By: Adam Webb, AIM Student at Marquette University
Disclosure: The AIM Equity Fund currently holds this position. This article was written by myself, and it expresses my own opinions. I am not receiving compensation for it and I have no business relationship with any company whose stock is mentioned in this article.
• Castle Biosciences, Inc. (CSTL, $51.34) is a commercial-stage dermatological cancer company, that offers proprietary multi-gene expression profile (GEP) tests that predict the risk of metastasis and the recurrence for patients with melanoma.
• Decision Dx-Melanoma is still the only product offering a genomic based test for a niche amount of patients dealing with the most common and fast growing cancer in the US, Melanoma.
• This year castle has an additional $81M cash on hand compared to FY19 and has doubled its research and development costs since FY19 working on new products and product improvement.
• A release of CSTL’s third product by the end of the year, a GEP test on SCC and Lesion that is predicted to be used in 300,000 cases per year and generate $500M in revenue.
• Health care costs are projected to continually grow at 5.5% in future years.
Dermatological cancer is the most common cancer diagnosed per year around 5.5 with close to 5 million cases per year. This number is larger than all other types of cancer combined. Assessing the patient’s risk of metastasis is a critical part of such diagnosis, and CSTL’s Decision Dx – Melanoma is still the only product in this critical step for some patients dealing with the disease.
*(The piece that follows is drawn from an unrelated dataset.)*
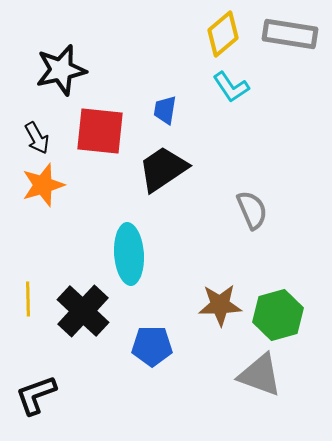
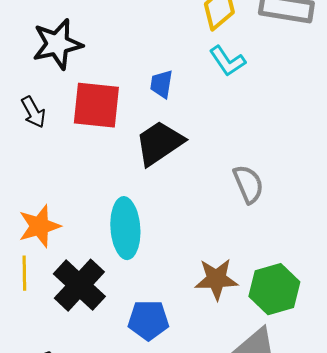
orange star: (43, 185) -> (39, 226), moved

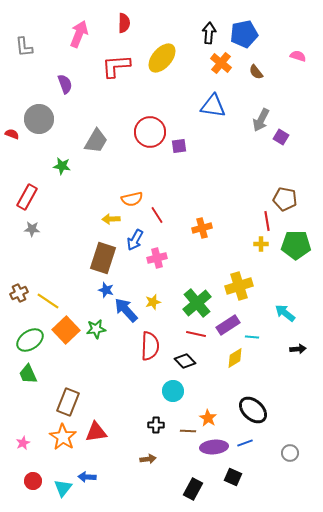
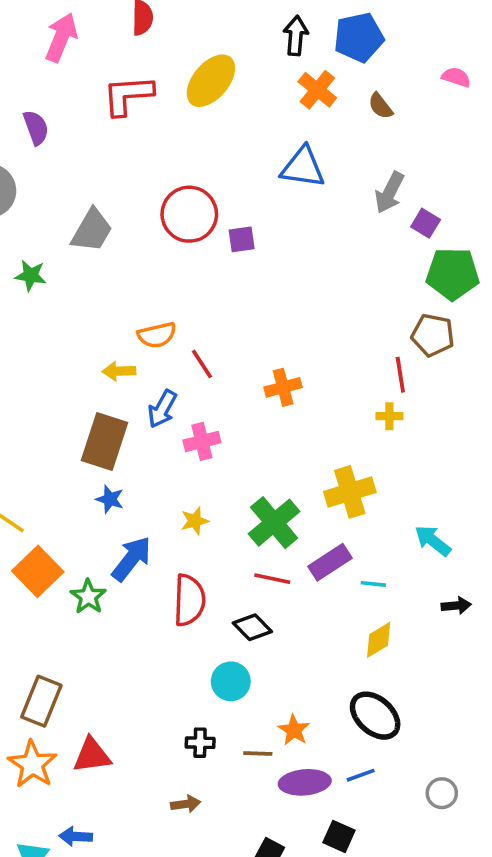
green pentagon: (296, 245) -> (453, 274), moved
blue arrow: (126, 310) -> (132, 559), moved, turned 80
green star: (96, 329) -> (88, 597), moved, turned -30
yellow diamond: (235, 358) -> (379, 640), moved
From sale of treasury stock, CSTL generated and additional $73 Million in funds since FY19. Not only a great testament to the current products CSTL offers, but a commitment to its future products. As CSTL is doubling its R&D expense from prior year, the company should have freedom to pursue its objectives with little credit restrictions.
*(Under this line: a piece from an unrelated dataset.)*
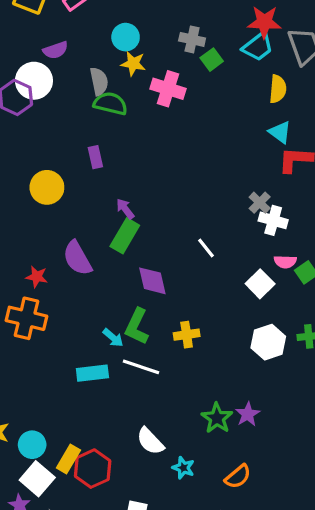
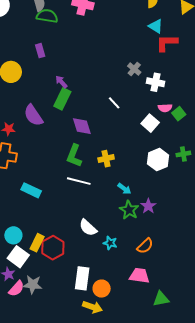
gray cross: (260, 203) -> (134, 69), moved
cyan arrow: (113, 338) -> (124, 189), moved
cyan rectangle: (92, 373) -> (31, 190), moved, turned 36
The next product CSTL plans to release is its unnamed test on suspicious pigmented lesions. The company gave a status report on the test on October 28th illustrating its great testing performance and the company’s expectations to make the test available for commercial use by the end of the year. In addition, the update also mentioned that the product will be sold to the same dermatologists it already calls on.
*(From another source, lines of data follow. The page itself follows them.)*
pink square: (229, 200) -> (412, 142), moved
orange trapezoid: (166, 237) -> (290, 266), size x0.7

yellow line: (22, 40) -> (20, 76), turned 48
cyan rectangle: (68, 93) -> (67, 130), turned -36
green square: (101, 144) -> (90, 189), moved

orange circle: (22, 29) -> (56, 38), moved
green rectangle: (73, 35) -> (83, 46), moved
Looking further long-term, health care costs have grown at a 7.7% CAGR since 1960 and are projected to continue to grow at a 5.5% rate through 2030. In addition, castle stated in its Q3 earnings call that it still has plenty of “runway” to operate in its niche market of testing components of melanoma to reaffirm the growth that CSTL could continue to see in the near future.
What has the stock done lately?
Castle is currently on a resurgence from its pullback which occurred after it reached its all-time high on October 10, 2020 of $55.35. Since added to the small cap portfolio in March of this year at $27.45, it has created an annualized ROI of 189%. With its new product scheduled for release soon and its 50% revenue growth from last year for during the first 6 months of this year the stock should be poised for continued success.
Past Year Performance:
CSTL has increased 307.97% in the past year and the stock has reservations for nothing but higher prices as more mutual funds and institutional investors begin to create positions in the newly listed company. The 52 week H-L for CSTL is $16.56 - $55.31. The top ten institutional stakeholders - holding 30.24% of shares outstanding cumulatively - increased their positions in CSTL with purchases of an additional 1.971 million shares.
Institutional confidence in the company, coupled with its vibrant growth in revenue, cash, and R&D over the year along with its additional products coming out are all green lights for CSTL. The 52 week high that was hit on October 10th should be retested if not broken through within a the upcoming year. This equity should remain as part of the AIM portfolio.